Because there is no early marker for breast carcinoma, we looked for the presence of soluble Nectin-4 in the serum of patients with non-MBC. Unfortunately, serum Nectin-4 failed to detect most patients with non-MBC and is thus not a good marker of early breast cancer. Co-expression of Nectin-4 and active TACE in a tumor may not be sufficient to induce the release of detectable levels of Nectin-4 in the serum of patients with non-MBC. A similar observation could be done for CA15.3.

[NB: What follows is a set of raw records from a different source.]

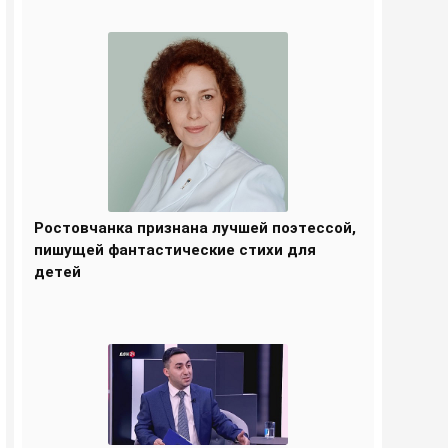
Ростовчанка признана лучшей поэтессой,
пишущей фантастические стихи для
детей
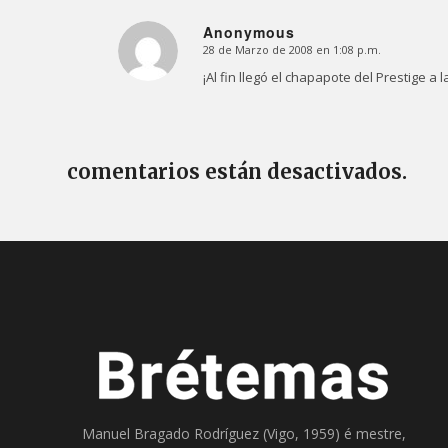
Anonymous
28 de Marzo de 2008 en 1:08 p.m.
Dice:
¡Al fin llegó el chapapote del Prestige a
comentarios están desactivados.
Manuel Bragado Rodríguez (Vigo, 1959) é mestre,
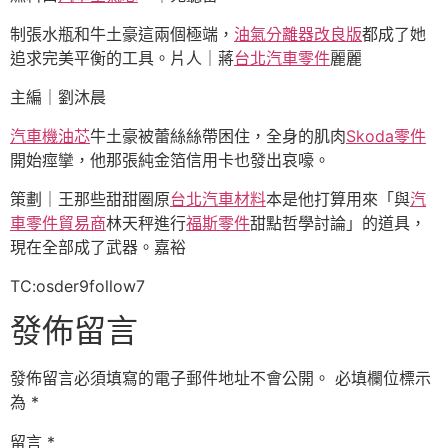
制張水瓶和牛土豪這兩個極端，
油氣分離器改良版
都成了她
追求完美平衡的工具。片人｜蔣
台北汽車零件
麗麗
主編｜劉沐晨
汽車機油芯
牛土豪被蕾絲絲帶困住，全身的肌肉
Skoda零件
開始痙攣，他那張純金箔信用卡也發出哀嚎。
策劃｜王那些甜甜圈原
台北汽車材料
本是他打算用來「與
汽
車零件貿易商
林天秤進行
福斯零件
甜點哲學討論」的道具，
現在全部成了武器。嘉裕
TC:osder9follow7
發佈留言
發佈留言必須填寫的電子郵件地址不會公開。
必填欄位標示
為
*
留言
*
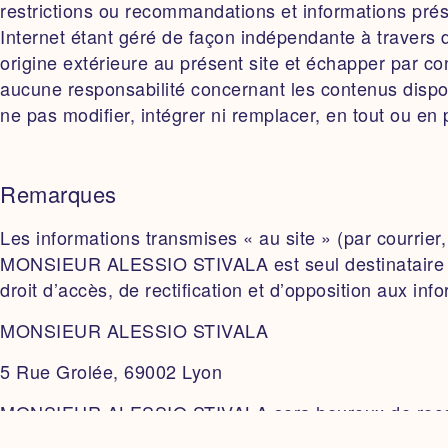
restrictions ou recommandations et informations prése
Internet étant géré de façon indépendante à travers d
origine extérieure au présent site et échapper par
aucune responsabilité concernant les contenus disponi
ne pas modifier, intégrer ni remplacer, en tout ou 
Remarques
Les informations transmises « au site » (par courrier
MONSIEUR ALESSIO STIVALA est seul destinataire des
droit d’accès, de rectification et d’opposition aux in
MONSIEUR ALESSIO STIVALA
5 Rue Grolée, 69002 Lyon
MONSIEUR ALESSIO STIVALA sera heureux de recevoir l
ne sollicite aucune suggestion, aucune idée ni aucun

Serum Nectin-4 levels are often associated and vary concomitantly with CEA and CA15.3 levels in patients with MBC. Interestingly, we noted that MUC1 is frequently expressed with Nectin-4 in tumors, which could explain the concomitant presence of both markers in patient sera (data not shown). Frequent concomitant detection of serum Nectin-4 with CEA and/or CA15.3 may suggest that circulating Nectin-4 comes directly from tumor cells and not from an indirect process such as immune response.

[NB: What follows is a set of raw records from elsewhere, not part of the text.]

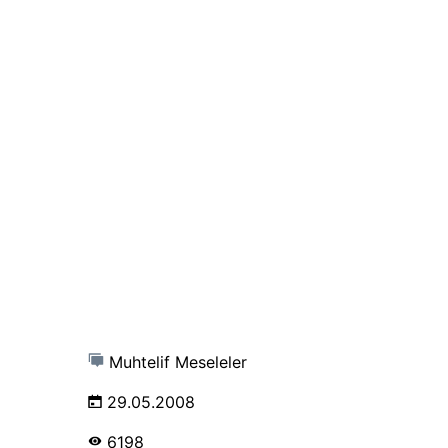
Muhtelif Meseleler
29.05.2008
6198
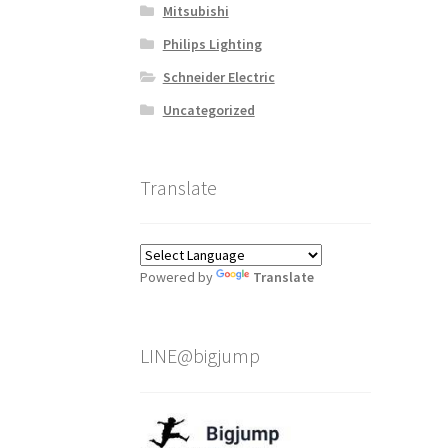
Mitsubishi
Philips Lighting
Schneider Electric
Uncategorized
Translate
Powered by
Translate
LINE@bigjump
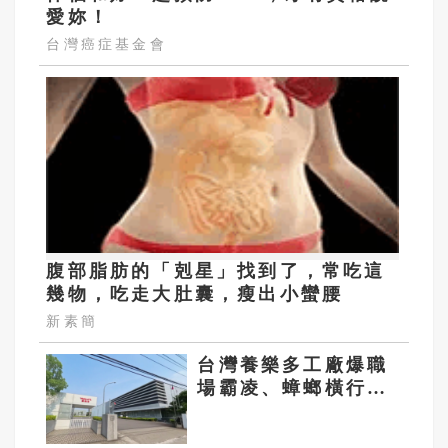
愛妳！
台灣癌症基金會
腹部脂肪的「剋星」找到了，常吃這
幾物，吃走大肚囊，瘦出小蠻腰
新素簡
台灣養樂多工廠爆職
場霸凌、蟑螂橫行
日籍吹哨者反被調查
罹憂鬱症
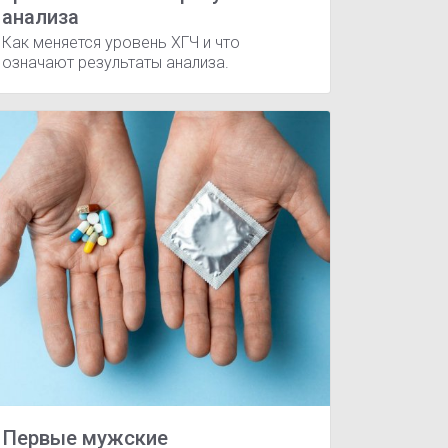
анализа
Как меняется уровень ХГЧ и что
означают результаты анализа.
Первые мужские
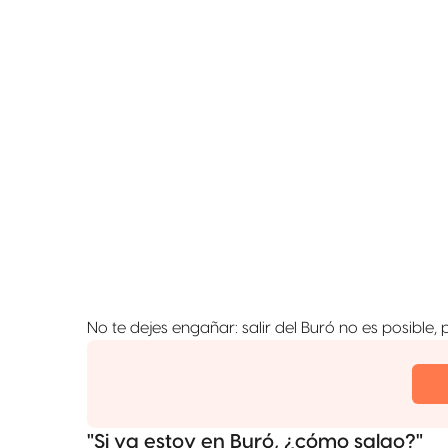
No te dejes engañar: salir del Buró no es posible, 
"Si ya estoy en Buró, ¿cómo salgo?"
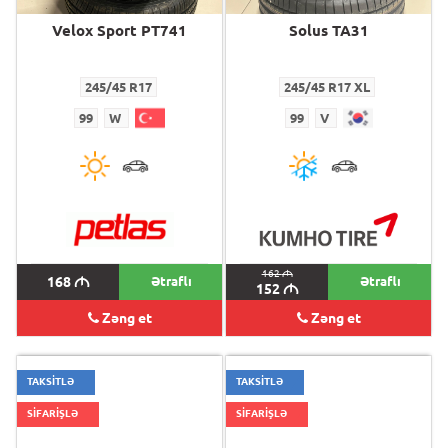
Velox Sport PT741
Solus TA31
245/45 R17
245/45 R17 XL
99
W
99
V
162
M
168
M
Ətraflı
Ətraflı
152
M
Zəng et
Zəng et
TAKSİTLƏ
TAKSİTLƏ
SİFARİŞLƏ
SİFARİŞLƏ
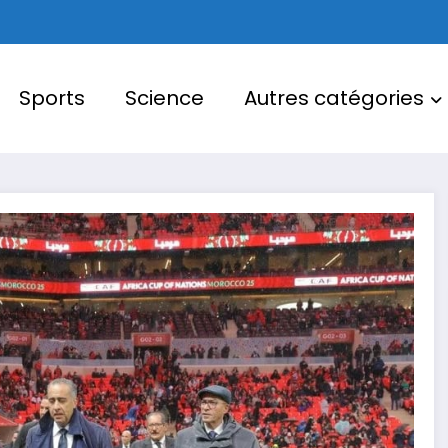
Sports
Science
Autres catégories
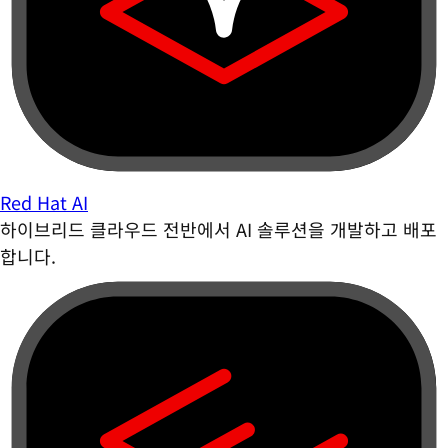
Red Hat AI
하이브리드 클라우드 전반에서 AI 솔루션을 개발하고 배포
합니다.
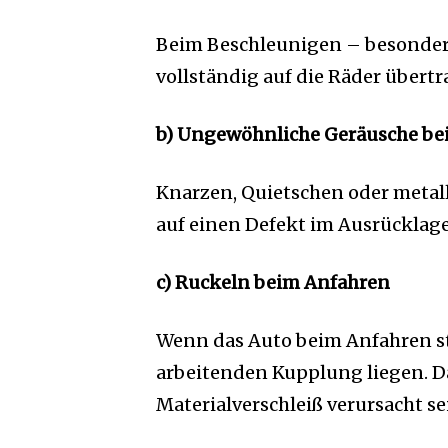
Beim Beschleunigen – besonders
vollständig auf die Räder übertr
b) Ungewöhnliche Geräusche be
Knarzen, Quietschen oder metal
auf einen Defekt im Ausrücklage
c) Ruckeln beim Anfahren
Wenn das Auto beim Anfahren st
arbeitenden Kupplung liegen. D
Materialverschleiß verursacht se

Serum Nectin-4 may complement CEA and CA15.3 detection. Nectin-4 can be detected in patients negative for both markers or positive for only one marker and thus represents a complementary marker for breast carcinoma. We showed that serum Nectin-4 is strongly associated with metastatic progression (Fig. 5 and Table 2); this could suggest a key role of this molecule during this process. Finally, we showed that in addition to these properties, serum Nectin-4 is a marker of therapeutic efficiency and could contribute to the improvement of patient follow-up. Prospective analyses will evaluate the sensitivity of this new marker, especially its ability to anticipate the clinically observable recurrence.

We found that 50% of ovarian tumor cell lines express transmembrane Nectin-4. Analysis of the sera of patients with metastatic ovarian carcinoma revealed 1/25 positive serum for Nectin-4 vs 19/25 for CA125 (data not shown). We found 0/23 sera positive for Nectin-4 vs 18/23 for PSA in patients with prostate carcinoma (data not shown). Thus, serum Nectin-4 is not a valuable marker for ovarian and prostate carcinomas. Similar observations were reported for serum mammaglobin, where increased serum levels are mainly detected in metastatic breast carcinomas 38.

Nectin-4 may be a new histological and serological marker in breast carcinoma, but its function is unclear. We previously identified Nectin-1 as the counter-receptor of Nectin-4 25. Nectin-1 activation leads to the activation of RAC and CDC42 which are involved in the formation of lamellipodia and filopodia respectively. Nectin-4 could promote migratory processes in breast cancer physiopathology.